In his column of September 4, 2005 in The New York Times, David Brooks recounts and deplores a parade of failure of our government in recent years (“No wonder confidence in civic institutions is plummeting”). He concludes almost prayerfully:
Maybe this time there will be a progressive resurgence. Maybe we are entering an age of hardheaded law and order. . .maybe there will be a call for McCainist patriotism and nonpartisan independence. All we can be sure of is that the political culture is about to undergo some big change. (italics supplied).

Here, in response to Brooks’s implied plea, is A Modest Proposal: that some able, independent-minded women and men take up his challenge and run for seats in Congress as avowed nonpartisans. They can do this as independent candidates; even better, they can enter the primary of a major party as a frank and open nonpartisan in hopes of defeating the choice of the regular party organization and taking over the party’s line on the ballot for the general election. Chances for success have never been better: large sectors of the public are upset with the bitter partisan wrangling in Congress.

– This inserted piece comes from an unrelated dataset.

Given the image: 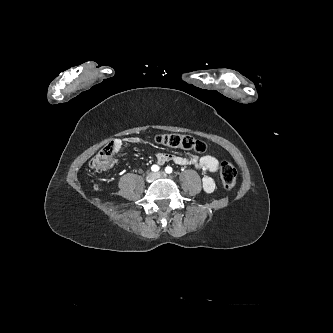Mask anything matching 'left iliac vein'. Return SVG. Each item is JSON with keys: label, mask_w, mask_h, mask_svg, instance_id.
<instances>
[{"label": "left iliac vein", "mask_w": 333, "mask_h": 333, "mask_svg": "<svg viewBox=\"0 0 333 333\" xmlns=\"http://www.w3.org/2000/svg\"><path fill=\"white\" fill-rule=\"evenodd\" d=\"M156 178H163L166 177V174L164 172H157L155 173Z\"/></svg>", "instance_id": "1"}]
</instances>
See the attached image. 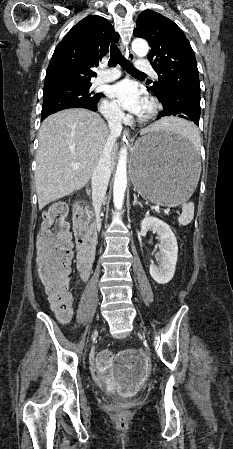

Howard Dean and John Kerry showed in 2004 that dedicated candidates can raise large sums of money, in small contributions, over the Internet; nonpartisans, using the same methods, should be able to fill war chests adequate for statewide campaigns for a Senate seat, and even more easily for a Congressional district campaign. There is every reason to believe that a very special party insurgent will attract a significant number of contributions from out-of-state, as well as from constituents.

The 20th Century has a rich history of independent spirits in Congress. Their accomplishments against formidable odds are impressive, a history mostly unknown to , or forgotten by, recent generations. They were few in number, to be counted on the fingers of one hand: Senators Robert M. LaFollette of Wisconsin, George W. Norris of Nebraska, Burton K. Wheeler of Montana, and Wayne L. Morse of Oregon, and Representative Fiorello H. LaGuardia, who was a feisty Congressman before ever he became the iconic mayor of New York City.

Some often served in the same Congress, working together on the same issues, giving each other welcome support. Each emphatically marched to his own music. This autonomy was never more in evidence, as will be seen, in their respective reactions to the issue of war, none more agonizing for a legislator. Each, in his time, faced the issue, as to which they were all over the map. Which underscores how each followed his own understanding of issues and his conscience, free of partisan influence and pressure, or, for that matter, public opinion. Still, their constituents returned them to Congress term after term. Each, in his time, was a darling of the political cartoonists and of the press, for they were such good copy. Indeed, each entered the folklore of the country; as will be seen, each figures in recent literary or dramatic works.

It will be instructive and, one would hope, inspirational to revisit their experiences in Congress. It might even be intimidating.